* **PROVIDED DATA**
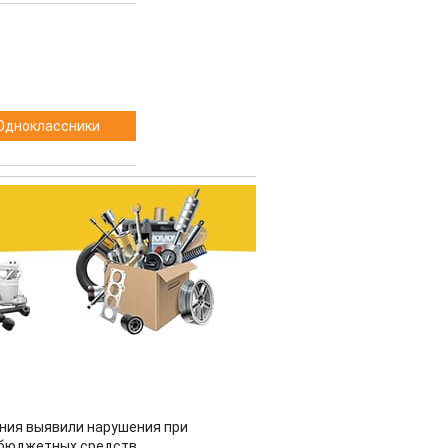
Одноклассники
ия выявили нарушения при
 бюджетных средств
* * *
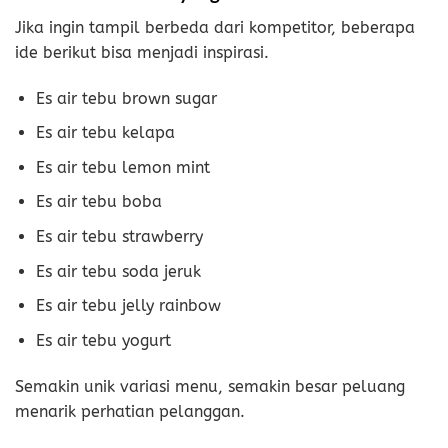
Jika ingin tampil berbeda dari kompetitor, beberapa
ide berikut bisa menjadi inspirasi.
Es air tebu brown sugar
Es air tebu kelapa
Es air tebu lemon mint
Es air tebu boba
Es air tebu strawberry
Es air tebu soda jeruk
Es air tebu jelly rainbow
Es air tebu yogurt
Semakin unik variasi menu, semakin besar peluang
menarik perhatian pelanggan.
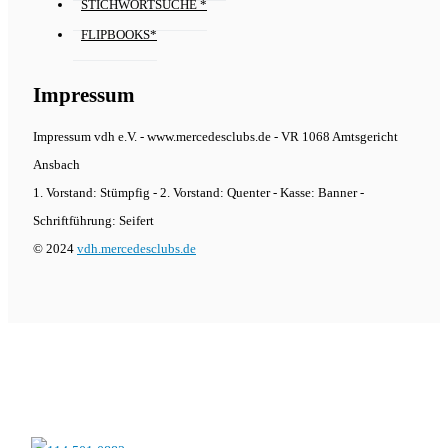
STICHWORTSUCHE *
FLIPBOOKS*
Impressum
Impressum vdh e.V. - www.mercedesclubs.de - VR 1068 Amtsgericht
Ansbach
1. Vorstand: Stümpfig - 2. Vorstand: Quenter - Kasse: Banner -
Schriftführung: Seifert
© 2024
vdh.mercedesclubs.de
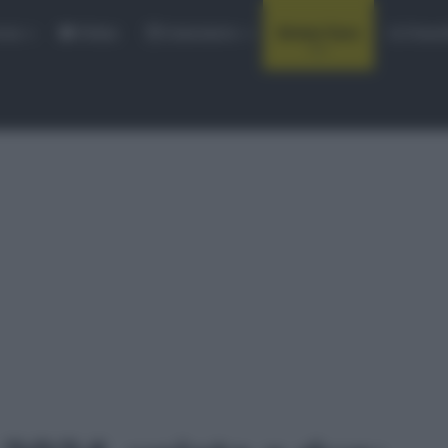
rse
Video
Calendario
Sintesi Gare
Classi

* **ACTIVITY**
Please reproduce, exactly as they appear above, the lines from the line containing "Одноклассники" up to and including the line containing "бюджетных средств".

* **OUTPUT FOR THIS EXERCISE**
Одноклассники
ия выявили нарушения при
 бюджетных средств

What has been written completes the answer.